As regards damages awarded under the Law Reform Act, the principle is that damages for pain and suffering are recoverable if the deceased suffered pain and suffering as a result of his injuries in the period before his death. In addition a Plaintiff whose expectation of life has been diminished by reason of injuries sustained in an accident is entitled to be compensated in damages for loss of expectation of life.
In Rose vs Ford, (1937) AC 826 it was held that damages for loss of expectation of life can be recovered on behalf of a deceased’s estate. Further, in Benham vs Gambling, (1941) AC 157 it was further held that only moderate awards should be granted under this head for the following reasons:
“In assessing damages for this purpose, the question is not whether the deceased had the capacity or ability to appreciate that his further life on earth would bring him happiness, the test is not subjective and the right sum to award depends on an objective assessment of what kind of future on earth the victim might have enjoyed, whether he had justly estimated that future or not. Of course no regard must be had to financial losses or gains during the period of which the victim has been deprived. The damages are in respect of loss of life, not loss of future pecuniary prospects.”
The generally accepted principle therefore is that very nominal damages will be awarded on these two heads of damages if the death followed immediately after the accident. The conventional award for loss of expectation of life is Kshs 100,000/- while for pain and suffering the awards range from Kshs 10,000/= to Kshs 100,000/= with higher damages being awarded if the pain and suffering was prolonged before death. In the present case PW1 and pw2 testified that the deceased died at the scene of the accident and I find that an award of Kshs 10,000/= for pain and suffering and Kshs 100,000/= for loss of expectation of life is reasonable.
Lastly, it is trite law that for special damages to be awarded, they must be specifically pleaded and also strictly proved.

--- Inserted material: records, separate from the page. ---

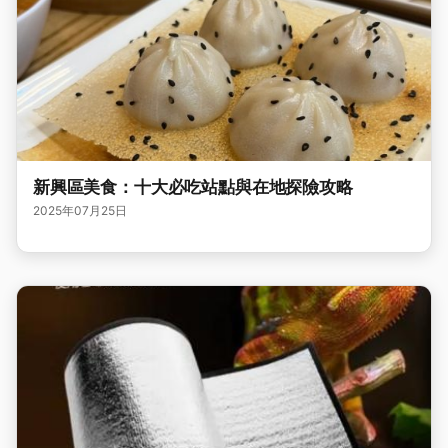
新興區美食：十大必吃站點與在地探險攻略
2025年07月25日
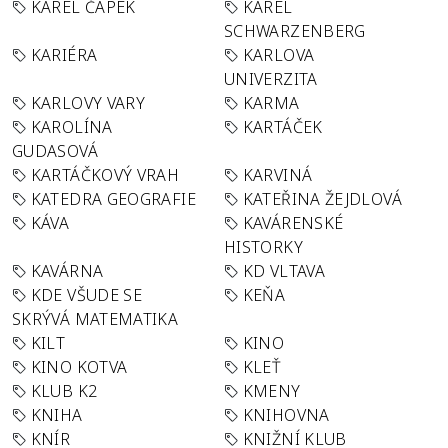
KAREL ČAPEK
KAREL
SCHWARZENBERG
KARIÉRA
KARLOVA
UNIVERZITA
KARLOVY VARY
KARMA
KAROLÍNA
KARTÁČEK
GUDASOVÁ
KARTÁČKOVÝ VRAH
KARVINÁ
KATEDRA GEOGRAFIE
KATEŘINA ŽEJDLOVÁ
KÁVA
KAVÁRENSKÉ
HISTORKY
KAVÁRNA
KD VLTAVA
KDE VŠUDE SE
KEŇA
SKRÝVÁ MATEMATIKA
KILT
KINO
KINO KOTVA
KLEŤ
KLUB K2
KMENY
KNIHA
KNIHOVNA
KNÍR
KNIŽNÍ KLUB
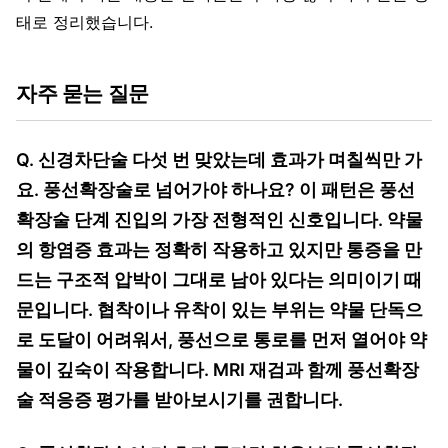
태로 정리했습니다.
자주 묻는 질문
Q. 신경차단술 다섯 번 맞았는데 효과가 며칠씩만 가
요. 풍선확장술로 넘어가야 하나요? 이 패턴은 풍선
확장술 단계 진입의 가장 전형적인 신호입니다. 약물
의 항염증 효과는 정확히 작용하고 있지만 통증을 만
드는 구조적 압박이 그대로 남아 있다는 의미이기 때
문입니다. 협착이나 유착이 있는 부위는 약물 단독으
로 도달이 어려워서, 풍선으로 통로를 먼저 열어야 약
물이 깊숙이 작용합니다. MRI 재검과 함께 풍선확장
술 적응증 평가를 받아보시기를 권합니다.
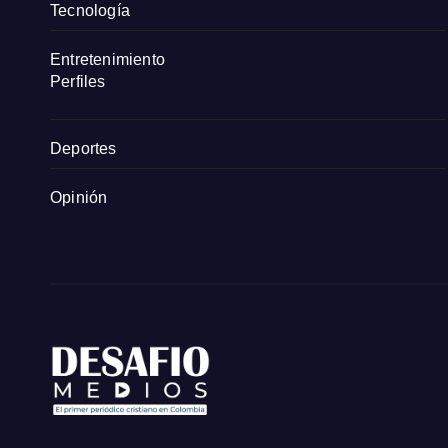
Tecnología
Entretenimiento
Perfiles
Deportes
Opinión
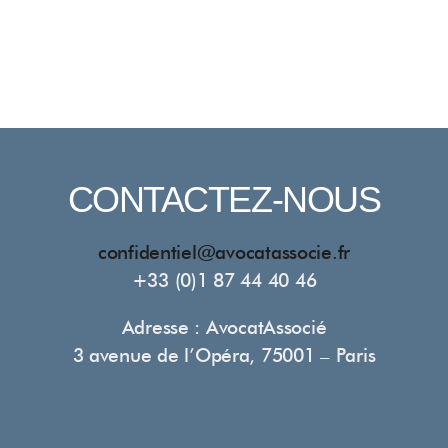
CONTACTEZ-NOUS
confidentiel@avocatassocie.fr
+33 (0)1 87 44 40 46
Adresse : AvocatAssocié
3 avenue de l’Opéra, 75001 – Paris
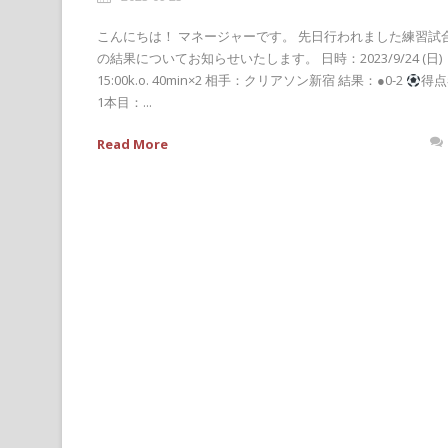
こんにちは！ マネージャーです。 先日行われました練習試
の結果についてお知らせいたします。 日時：2023/9/24 (日
15:00k.o. 40min×2 相手：クリアソン新宿 結果：●0-2
得点
1本目：...
Read More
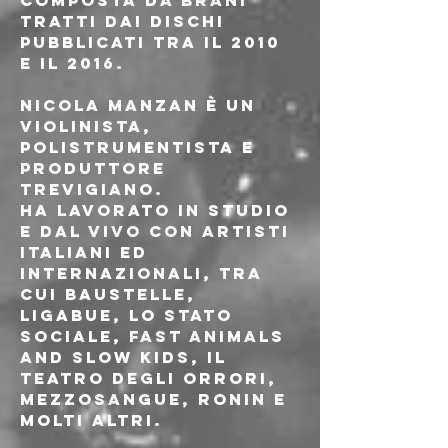
composta da brani 
tratti dai dischi 
pubblicati tra il 2010 
e il 2016.
Nicola Manzan è un 
violinista, 
polistrumentista e 
produttore 
trevigiano.
Ha lavorato in studio 
e dal vivo con artisti 
italiani ed 
internazionali, tra 
cui Baustelle, 
Ligabue, Lo Stato 
Sociale, Fast Animals 
and Slow Kids, Il 
Teatro degli Orrori, 
MezzoSangue, Ronin e 
molti altri.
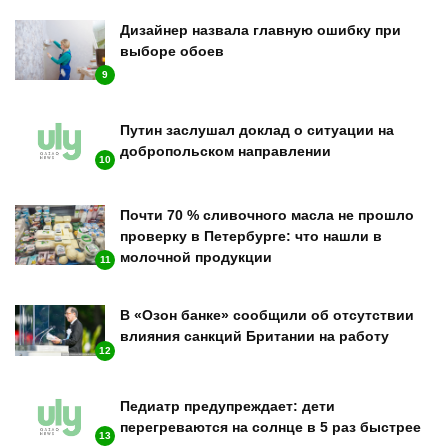
Дизайнер назвала главную ошибку при
выборе обоев
9
Путин заслушал доклад о ситуации на
добропольском направлении
10
Почти 70 % сливочного масла не прошло
проверку в Петербурге: что нашли в
молочной продукции
11
В «Озон банке» сообщили об отсутствии
влияния санкций Британии на работу
12
Педиатр предупреждает: дети
перегреваются на солнце в 5 раз быстрее
13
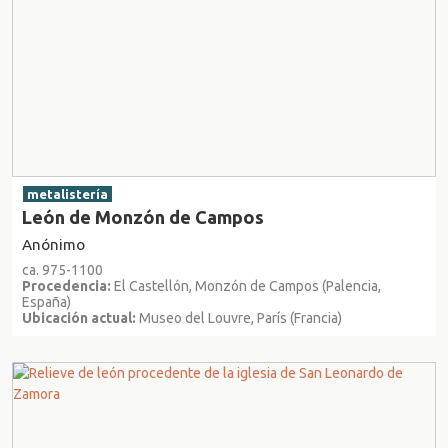
metalistería
León de Monzón de Campos
Anónimo
ca. 975-1100
Procedencia:
El Castellón, Monzón de Campos (Palencia,
España)
Ubicación actual:
Museo del Louvre, París (Francia)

It was held as follows in Maritim & Another –v- Anjere (1990-1994) EA 312at 316 in this regard:
“It is now trite law that special damages must not only be pleaded but must also be specifically proved and those damages awarded as special damages but which were not pleaded in the plaint must be disallowed.”
The Plaintiffs pleaded special damages of Kshs 121, 150/=. Both the Plaintiffs and Defendants agree that the special damages proved by production of receipts was however Kshs 30,800/=.
I accordingly enter judgment for the Plaintiffs against the Defendants as follows –
1. The Defendants are found 70% liable for the accident with contributory negligence by the driver of motor vehicle registration number KBC 176F of 30%.
2. The damages awarded in favour of the Plaintiffs as against the Defendants are as follows:
Damages awarded under the Law Reform Act…… KShs 110,000/=
Damages awarded under Fatal Accidents Act............ Kshs 5,370,400/=
Special damages.................................................. Kshs. 30,800/=
Sub total……………………………………………. Kshs 5,511,200/=
Less 30% contributory negligence…………………. Kshs 3,316,185/=
Total Award………………………………………. Kshs 3,857,840/=
3. I apportion the damages under the Fatal Accidents Act (Kshs 5,370,400/=less 30% = Kshs 3,759,280/-) as follows: –
(i) Jastine Nzula Musyoka........................... Kshs 1,059,280/=
(ii) Mercy Mwikali Musyoka........................... Kshs 300,000/=
(iii) Haron Mulinge Musyoka.............................. Kshs 400,000/=
(iv) Hellen Keli Musyoka ................................... Kshs 500,000/=
(v) Moses Mbatha Musyoka ............................. Kshs 500,000/=
(vi) Emma Mwongeli Musyoka ........................ Kshs 800,000/=
(vii) Maithya Mwavu................................... Kshs 200,000/=
4. The general damages will carry interest at court rates from the date of judgment while the special damages will attract similar interest from the date of filing suit.
5. The Plaintiffs shall have costs of the suit.
Orders accordingly.
Dated, signed and delivered in open court at Machakos this 21st day of September 2017.